Every entry below should come back unchanged, except that the pictures are dropped.

Saved entries:
○ ○ ○ ○ ○ ○ ○
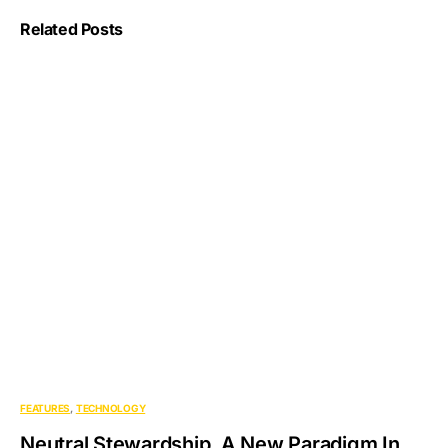
Related Posts
FEATURES
TECHNOLOGY
Neutral Stewardship. A New Paradigm In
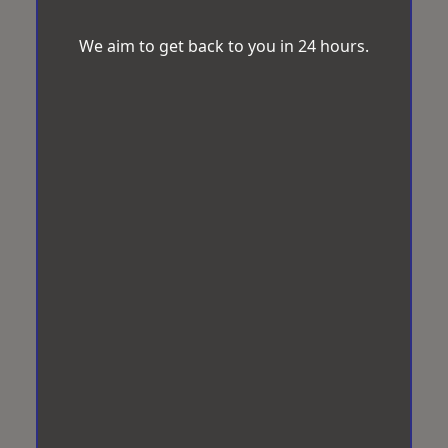
We aim to get back to you in 24 hours.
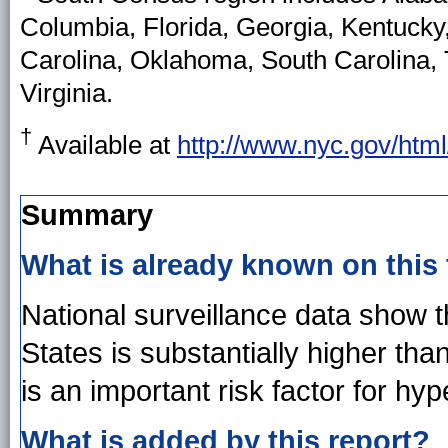
Columbia, Florida, Georgia, Kentucky,
Carolina, Oklahoma, South Carolina, 
Virginia.
†
Available at
http://www.nyc.gov/htm
Summary
What is already known on this
National surveillance data show t
States is substantially higher t
is an important risk factor for hyp
What is added by this report?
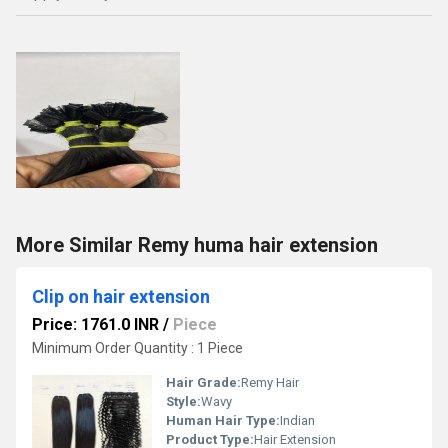
More Similar Remy huma hair extension
Clip on hair extension
Price: 1761.0 INR
/
Piece
Minimum Order Quantity : 1 Piece
Hair Grade:
Remy Hair
Style:
Wavy
Human Hair Type:
Indian
Product Type:
Hair Extension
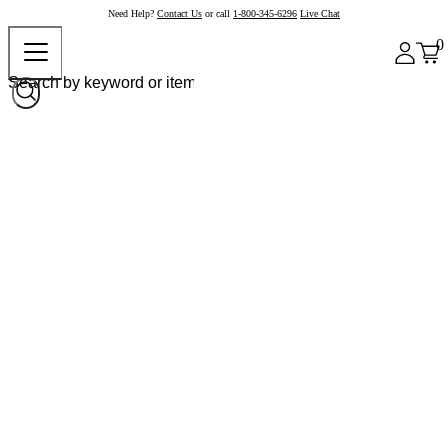
Need Help?
Contact Us
or call
1-800-345-6296
Live Chat
0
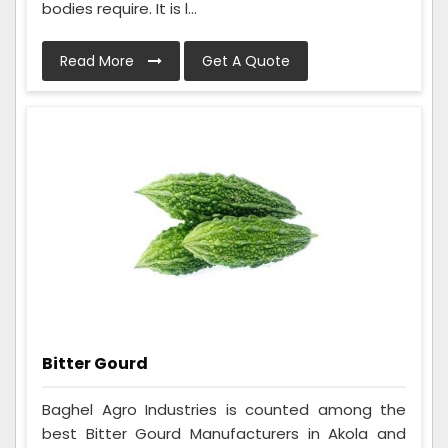
bodies require. It is l...
Read More
Get A Quote
Bitter Gourd
Baghel Agro Industries is counted among the
best Bitter Gourd Manufacturers in Akola and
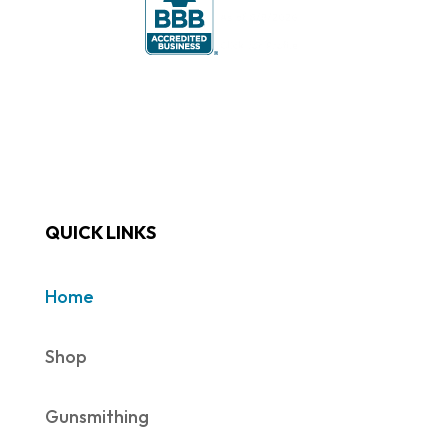
QUICK LINKS
Home
Shop
Gunsmithing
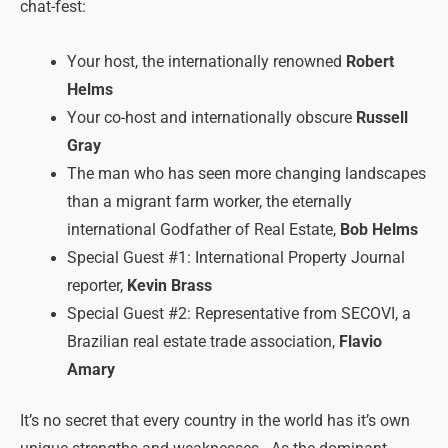
chat-fest:
Your host, the internationally renowned
Robert
Helms
Your co-host and internationally obscure
Russell
Gray
The man who has seen more changing landscapes
than a migrant farm worker, the eternally
international Godfather of Real Estate,
Bob Helms
Special Guest #1: International Property Journal
reporter,
Kevin Brass
Special Guest #2: Representative from SECOVI, a
Brazilian real estate trade association,
Flavio
Amary
It’s no secret that every country in the world has it’s own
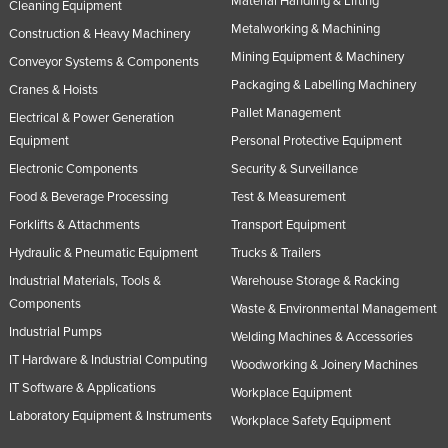
Material Handling & Lifting
Cleaning Equipment
Metalworking & Machining
Construction & Heavy Machinery
Mining Equipment & Machinery
Conveyor Systems & Components
Packaging & Labelling Machinery
Cranes & Hoists
Pallet Management
Electrical & Power Generation
Equipment
Personal Protective Equipment
Electronic Components
Security & Surveillance
Food & Beverage Processing
Test & Measurement
Forklifts & Attachments
Transport Equipment
Hydraulic & Pneumatic Equipment
Trucks & Trailers
Industrial Materials, Tools &
Warehouse Storage & Racking
Components
Waste & Environmental Management
Industrial Pumps
Welding Machines & Accessories
IT Hardware & Industrial Computing
Woodworking & Joinery Machines
IT Software & Applications
Workplace Equipment
Laboratory Equipment & Instruments
Workplace Safety Equipment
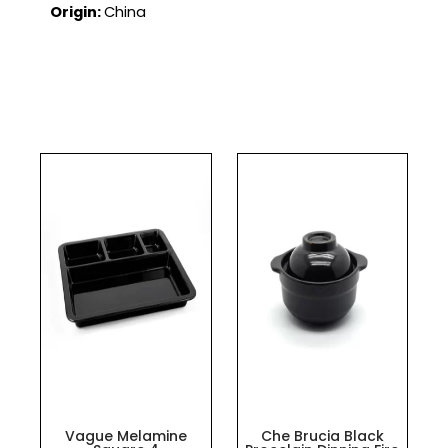
Origin:
China
Vague Melamine
Che Brucia Black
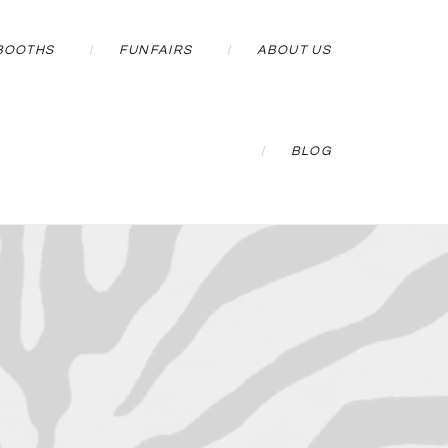
BOOTHS
FUNFAIRS
ABOUT US
BLOG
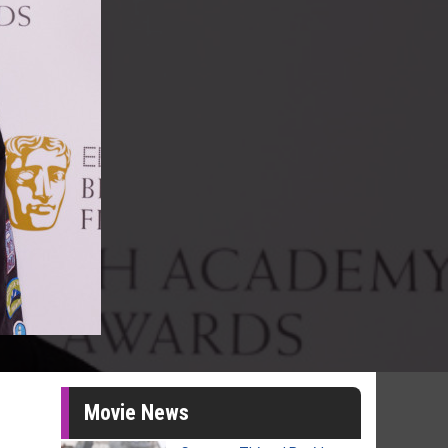
Movie News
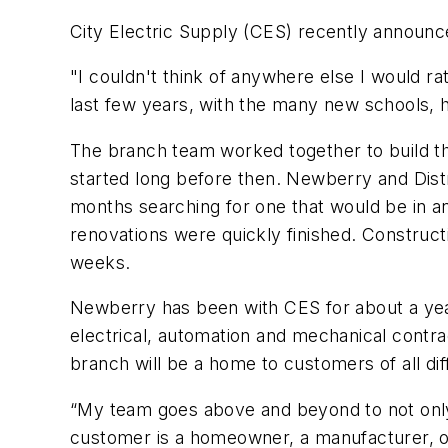
City Electric Supply (CES) recently announce
"I couldn't think of anywhere else I would r
last few years, with the many new schools, he
The branch team worked together to build th
started long before then. Newberry and Distr
months searching for one that would be in an
renovations were quickly finished. Construc
weeks.
Newberry has been with CES for about a year 
electrical, automation and mechanical contrac
branch will be a home to customers of all d
“My team goes above and beyond to not only 
customer is a homeowner, a manufacturer, or 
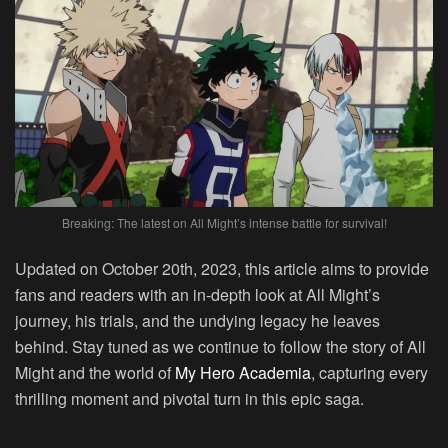
Breaking: The latest on All Might’s intense battle for survival!
Updated on October 20th, 2023, this article aims to provide
fans and readers with an in-depth look at All Might’s
journey, his trials, and the undying legacy he leaves
behind. Stay tuned as we continue to follow the story of All
Might and the world of
My Hero Academia
, capturing every
thrilling moment and pivotal turn in this epic saga.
○ ○ ○ ○ ○ ○ ○
Exercise solution:
Related Posts
FEATURES
TECHNOLOGY
Neutral Stewardship. A New Paradigm In
We aim to get back to you in 24 hours.
Columbia, Florida, Georgia, Kentucky,
Carolina, Oklahoma, South Carolina, 
Virginia.
†
Available at
http://www.nyc.gov/htm
Summary
What is already known on this
National surveillance data show t
States is substantially higher t
is an important risk factor for hyp
What is added by this report?
More Similar Remy huma hair extension
Clip on hair extension
Price: 1761.0 INR
/
Piece
Minimum Order Quantity : 1 Piece
Hair Grade:
Remy Hair
Style:
Wavy
Human Hair Type:
Indian
Product Type:
Hair Extension
Need Help?
Contact Us
or call
1-800-345-6296
Live Chat
0
bodies require. It is l...
Read More
Get A Quote
Bitter Gourd
Baghel Agro Industries is counted among the
best Bitter Gourd Manufacturers in Akola and
QUICK LINKS
Home
Shop
Gunsmithing
chat-fest:
Your host, the internationally renowned
Robert
Helms
Your co-host and internationally obscure
Russell
Gray
The man who has seen more changing landscapes
than a migrant farm worker, the eternally
international Godfather of Real Estate,
Bob Helms
Special Guest #1: International Property Journal
reporter,
Kevin Brass
Special Guest #2: Representative from SECOVI, a
Brazilian real estate trade association,
Flavio
Amary
It’s no secret that every country in the world has it’s own
Material Handling & Lifting
Cleaning Equipment
Metalworking & Machining
Construction & Heavy Machinery
Mining Equipment & Machinery
Conveyor Systems & Components
Packaging & Labelling Machinery
Cranes & Hoists
Pallet Management
Electrical & Power Generation
Equipment
Personal Protective Equipment
Electronic Components
Security & Surveillance
Food & Beverage Processing
Test & Measurement
Forklifts & Attachments
Transport Equipment
Hydraulic & Pneumatic Equipment
Trucks & Trailers
Industrial Materials, Tools &
Warehouse Storage & Racking
Components
Waste & Environmental Management
Industrial Pumps
Welding Machines & Accessories
IT Hardware & Industrial Computing
Woodworking & Joinery Machines
IT Software & Applications
Workplace Equipment
Laboratory Equipment & Instruments
Workplace Safety Equipment
Origin:
China
Vague Melamine
Che Brucia Black
BOOTHS
FUNFAIRS
ABOUT US
BLOG
Movie News
City Electric Supply (CES) recently announce
"I couldn't think of anywhere else I would r
last few years, with the many new schools, he
The branch team worked together to build th
started long before then. Newberry and Distr
months searching for one that would be in an
renovations were quickly finished. Construc
weeks.
Newberry has been with CES for about a year 
electrical, automation and mechanical contrac
branch will be a home to customers of all d
“My team goes above and beyond to not only 
customer is a homeowner, a manufacturer, or 
Breaking: The latest on All Might’s intense battle for survival!
Updated on October 20th, 2023, this article aims to provide
fans and readers with an in-depth look at All Might’s
journey, his trials, and the undying legacy he leaves
behind. Stay tuned as we continue to follow the story of All
Might and the world of
My Hero Academia
, capturing every
thrilling moment and pivotal turn in this epic saga.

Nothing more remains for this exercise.